In addition, money raised for terrorist groups is also used for mundane expenses like food and rent, and is not always strictly used for just the terrorist acts themselves.

Source: ACAMS.

Customer Due Diligence and Record Keeping for Lawyers

The Financial Action Task Force 40 Recommendations (Version adopted on February 2012 and updated on November 2017) set out preventive measures that address “customer due diligence” and “record keeping” requirements.

Lawyers are mainly concerned with Recommendation 22 which stipulates that the customer due diligence and record keeping requirements apply to lawyers (referred to as “designated non-financial businesses and professions”) when they prepare for or carry out transactions for their client concerning the following activities:

  • buying and selling of real estate;
  • managing of client money, securities or other assets;
  • management of bank, savings or securities accounts;
  • organisation of contributions for the creation, operation or management of companies;
  • creation, operation or management of legal persons or arrangements, and buying and selling of business entities.

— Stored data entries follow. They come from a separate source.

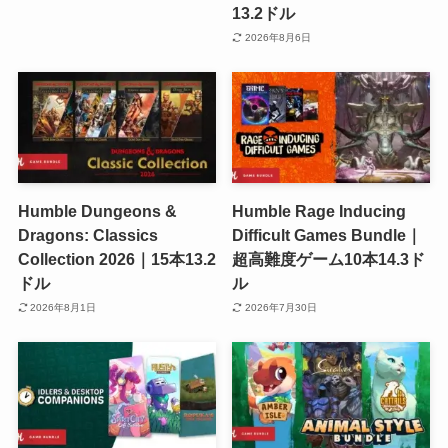
13.2ドル
2026年8月6日
Humble Dungeons &
Humble Rage Inducing
Dragons: Classics
Difficult Games Bundle｜
Collection 2026｜15本13.2
超高難度ゲーム10本14.3ド
ドル
ル
2026年8月1日
2026年7月30日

The customer due diligence and record-keeping requirements are detailed in Recommendations 10, 11, 12, 15 and 17. We will discuss each Recommendation in a separate article. However, the due diligence measures recommended to be taken by lawyers with regards to such requirements can be summarised as follows:

  1. Identify the customer and verify customer’s identity using reliable, independent source documents, data or information.
  2. Identify the beneficial owner, and take reasonable measures to verify the identity of the beneficial owner, such that the lawyer is satisfied that he/she knows who the beneficial owner is. For legal persons, this should include understanding the ownership and control structure of the customer.
  3. Understand the purpose and intended nature of the business relationship.
  4. Conduct ongoing due diligence on the relationship and scrutiny of instructions given throughout the course of that relationship to ensure that such instructions are consistent with the lawyer’s knowledge of the customer and their business, including, the source of funds.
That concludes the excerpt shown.